Normal methanogen cells produce a variety of enzymes. Stirring, starvation and other biological factors can cause the cells to break open, releasing enzymes into the culture medium, Deutzmann said.
"Now that we know that certain enzymes take up electrons, we can engineer them to work better and search for other enzymes that do it even faster," he added. "Another benefit is that we no longer have to design large, porous electrodes to accommodate the entire methanogen cell."
The Stanford team also discovered that methanogen enzymes play a similar role in biocorrosion. The researchers found that granules of iron transfer electrons directly to hydrogenase.

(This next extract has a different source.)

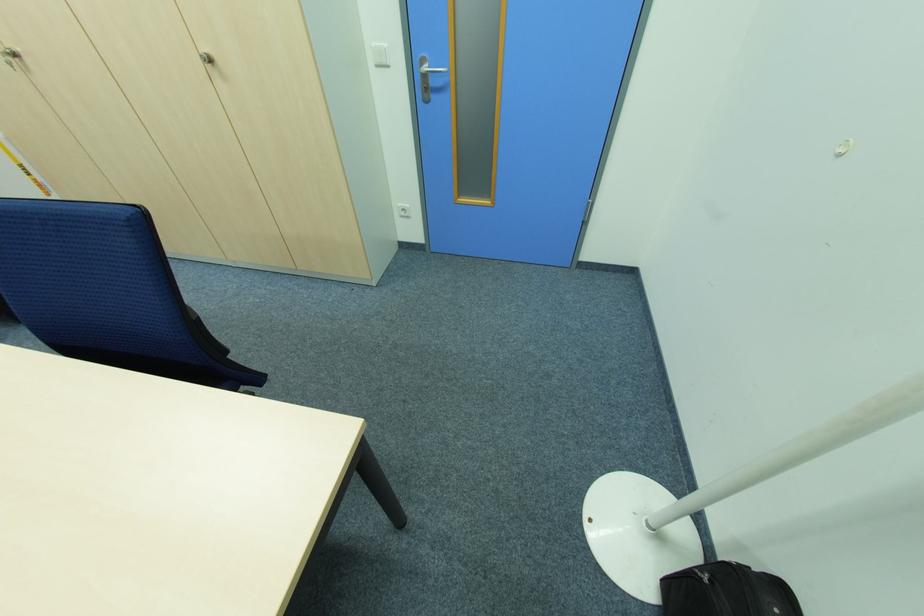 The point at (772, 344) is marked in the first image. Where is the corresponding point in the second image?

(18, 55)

The enzyme uses these electrons to make hydrogen molecules, which, in turn, are consumed by methanogens. Eliminating hydrogenase from the environment could slow down the rate of corrosion, according to the scientists.
"At first we were surprised by these results, because enzymes were thought to degrade very quickly once they were outside the cell," Spormann said. "But our study showed that free enzymes attached to an electrode surface can remain active for a month or two. Understanding why they are stable for so long could lead to new insights on reducing corrosion and on scaling up the production of microbial methane and other sustainable chemicals."
The mBio paper was also co-authored by Stanford researcher Merve Sahin. The study was supported by the Global Climate and Energy Project at Stanford.